Живописец душ - Ильдефонсо Фальконес де Сьерра
Шрифт:
Интервал:
Закладка:
Наконец Далмау достиг своей цели и заткнул Тересе рот лоскутом ткани, который затем завязал на затылке; усадил ее на землю и спутал ноги двумя другими лоскутами. Подергал, чтобы убедиться, крепки ли путы, оглядел ее, сидящую с кляпом во рту и связанную по рукам и ногам. Потом попросту пнул в плечо, она завалилась набок и медленно покатилась по склону, в заросли тростника.
– Не волнуйся, утром тебя найдут. Здесь все время что-то вынюхивают самые разные псы. – Далмау даже позволил себе пошутить, вспомнив, как в те дни, когда он сам прятался в этих зарослях, целые стаи бродячих собак пробирались к нему.
Когда он вернулся на дорогу, Эмма говорила с Хосефой.
– Девочка вырвалась, – объясняла та. – Как только увидела вас, рванулась так, что мне было не удержать.
Но Эмма не слушала, а целовала дочку, захлебываясь слезами.
– Мама! – воскликнул Далмау, сам не свой от радости, что снова видит ее. – Пойдем? – стал поторапливать женщин. – Эмма говорила, что вы нас спрячете в доме…
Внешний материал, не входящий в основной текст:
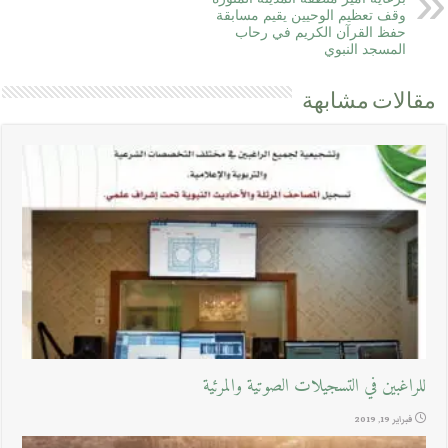
وقف تعظيم الوحيين يقيم مسابقة
حفظ القرآن الكريم في رحاب
المسجد النبوي
مقالات مشابهة
للراغبين في التسجيلات الصوتية والمرئية
فبراير 19, 2019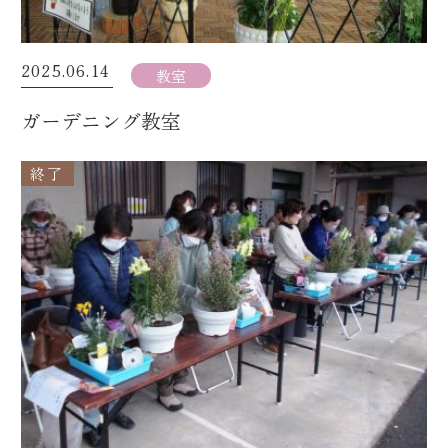
2025.06.14
教室
ガーデニング教室
終了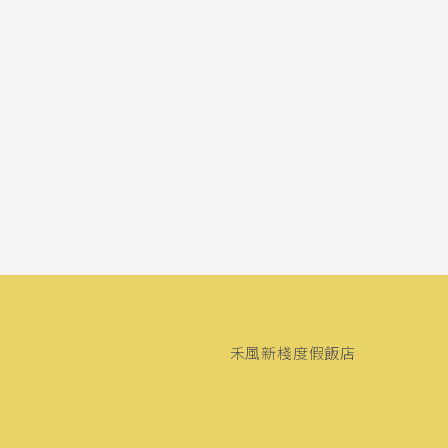
禾風新棧度假飯店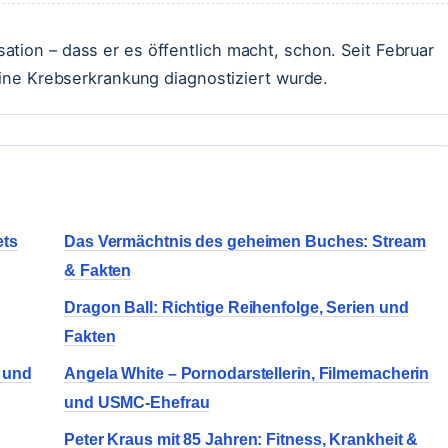
tion – dass er es öffentlich macht, schon. Seit Februar
 eine Krebserkrankung diagnostiziert wurde.
ets
Das Vermächtnis des geheimen Buches: Stream
& Fakten
Dragon Ball: Richtige Reihenfolge, Serien und
Fakten
t und
Angela White – Pornodarstellerin, Filmemacherin
und USMC-Ehefrau
Peter Kraus mit 85 Jahren: Fitness, Krankheit &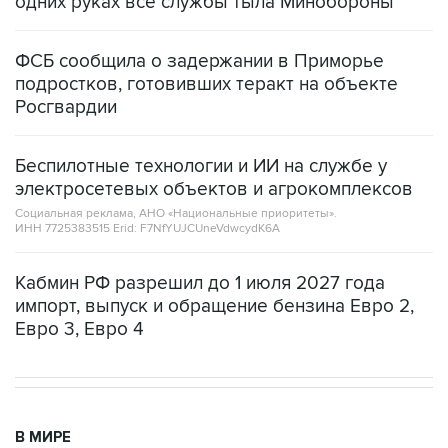
ФСБ сообщила о задержании в Приморье
подростков, готовивших теракт на объекте
Росгвардии
Беспилотные технологии и ИИ на службе у
электросетевых объектов и агрокомплексов
Социальная реклама, АНО «Национальные приоритеты».
ИНН 7725383515 Erid: F7NfYUJCUneVdwcydK6A
Кабмин РФ разрешил до 1 июля 2027 года
импорт, выпуск и обращение бензина Евро 2,
Евро 3, Евро 4
В МИРЕ
02:20, 8 августа 2026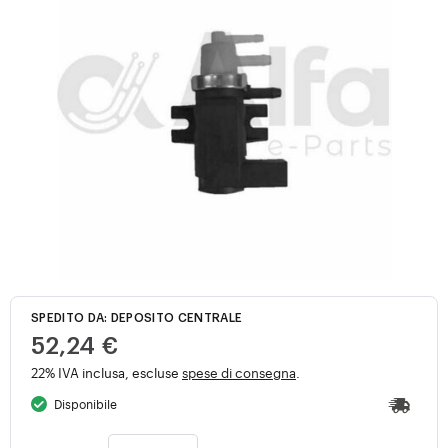
SPEDITO DA: DEPOSITO CENTRALE
52,24 €
22% IVA inclusa, escluse
spese di consegna
.
Disponibile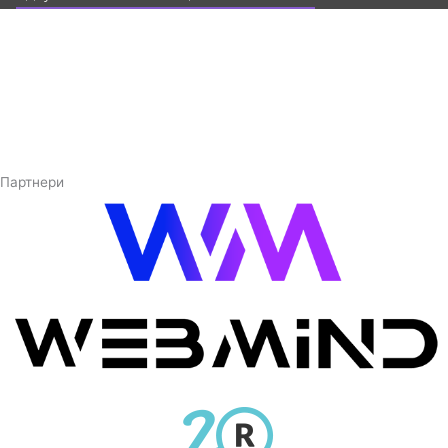
Партнери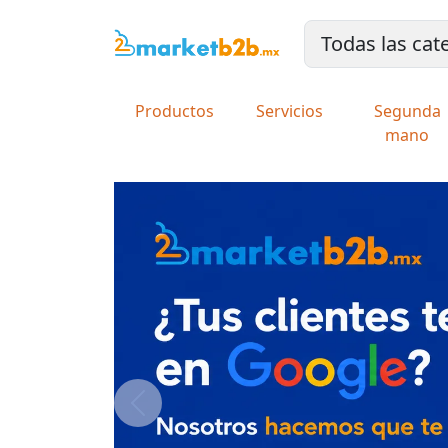
Productos
Servicios
Segunda
mano
Previous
– Планы изменились, – перебила его мать.
Далмау вопросительно поднял брови.
– Да, – подтвердила Хосефа. – Кармело, сын моих друзей, отвезет вас во Францию или как можно ближе к границе на одной из этих. – Она указала на вереницу лодок, пришвартованных у берега.
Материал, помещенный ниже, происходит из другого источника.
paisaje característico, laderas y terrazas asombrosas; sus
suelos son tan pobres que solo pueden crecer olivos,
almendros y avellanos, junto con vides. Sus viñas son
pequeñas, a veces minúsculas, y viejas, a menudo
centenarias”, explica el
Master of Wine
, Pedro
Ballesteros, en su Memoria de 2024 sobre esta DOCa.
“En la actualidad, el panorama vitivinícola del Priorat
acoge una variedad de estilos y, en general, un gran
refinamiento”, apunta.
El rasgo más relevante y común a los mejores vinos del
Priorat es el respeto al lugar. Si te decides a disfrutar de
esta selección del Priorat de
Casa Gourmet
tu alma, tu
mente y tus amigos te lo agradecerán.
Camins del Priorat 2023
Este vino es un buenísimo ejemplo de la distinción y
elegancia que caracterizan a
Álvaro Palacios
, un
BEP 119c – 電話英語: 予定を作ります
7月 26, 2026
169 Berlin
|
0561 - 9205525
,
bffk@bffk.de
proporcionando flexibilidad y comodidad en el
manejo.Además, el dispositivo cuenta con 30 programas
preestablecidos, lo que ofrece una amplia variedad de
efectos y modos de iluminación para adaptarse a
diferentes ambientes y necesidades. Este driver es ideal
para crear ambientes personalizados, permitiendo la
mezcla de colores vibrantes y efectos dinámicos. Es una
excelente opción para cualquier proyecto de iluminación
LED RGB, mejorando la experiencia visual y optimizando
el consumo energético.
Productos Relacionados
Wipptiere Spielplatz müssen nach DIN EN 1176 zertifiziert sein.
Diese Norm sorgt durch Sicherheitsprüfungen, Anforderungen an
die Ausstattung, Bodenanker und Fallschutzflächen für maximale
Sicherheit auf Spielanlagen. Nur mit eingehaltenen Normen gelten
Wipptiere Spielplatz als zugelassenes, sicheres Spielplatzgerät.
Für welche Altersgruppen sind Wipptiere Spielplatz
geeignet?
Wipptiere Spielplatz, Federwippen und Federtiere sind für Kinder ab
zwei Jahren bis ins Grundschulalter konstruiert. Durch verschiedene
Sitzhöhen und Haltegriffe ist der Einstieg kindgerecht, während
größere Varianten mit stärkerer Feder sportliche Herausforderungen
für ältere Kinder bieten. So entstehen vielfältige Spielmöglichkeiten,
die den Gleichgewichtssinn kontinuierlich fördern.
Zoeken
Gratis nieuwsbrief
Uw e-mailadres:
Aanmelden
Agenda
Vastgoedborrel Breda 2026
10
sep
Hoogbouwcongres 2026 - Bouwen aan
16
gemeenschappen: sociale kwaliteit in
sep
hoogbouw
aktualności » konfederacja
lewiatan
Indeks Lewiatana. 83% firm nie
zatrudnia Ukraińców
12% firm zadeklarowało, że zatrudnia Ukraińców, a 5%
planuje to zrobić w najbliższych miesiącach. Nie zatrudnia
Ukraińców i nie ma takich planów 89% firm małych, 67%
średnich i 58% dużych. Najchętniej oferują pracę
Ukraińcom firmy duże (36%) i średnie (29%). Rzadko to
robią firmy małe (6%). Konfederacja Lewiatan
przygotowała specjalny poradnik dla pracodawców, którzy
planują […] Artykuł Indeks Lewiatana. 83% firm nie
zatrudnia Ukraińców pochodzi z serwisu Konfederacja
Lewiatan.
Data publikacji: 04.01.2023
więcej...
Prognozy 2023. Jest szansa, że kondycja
– Но… – хотел было возразить Далмау.
– Никаких «но». Вы отплываете прямо сейчас. Твоя жизнь в опасности… и твоя тоже, после всего, что ты сотворила, – добавила она, обращаясь к Эмме и показывая на заросли тростника. – Этот козел дон Рикардо найдет тебя в Побленоу, в Барселоне или в Мадриде скорее, чем вся полиция, вместе взятая. У вас нет выбора, дети. Я хочу видеть вас в этой лодке через пять минут. – Они колебались, и Хосефа заметила это. – Я принесла теплые вещи, а для тебя, Далмау, приличную одежду и обувь. Еще еду и все наши сбережения.
– Я не собираюсь бросать вас здесь, мама, – решительно возразил Далмау. – Я не рискну оставить вас в Барселоне одну, без защиты.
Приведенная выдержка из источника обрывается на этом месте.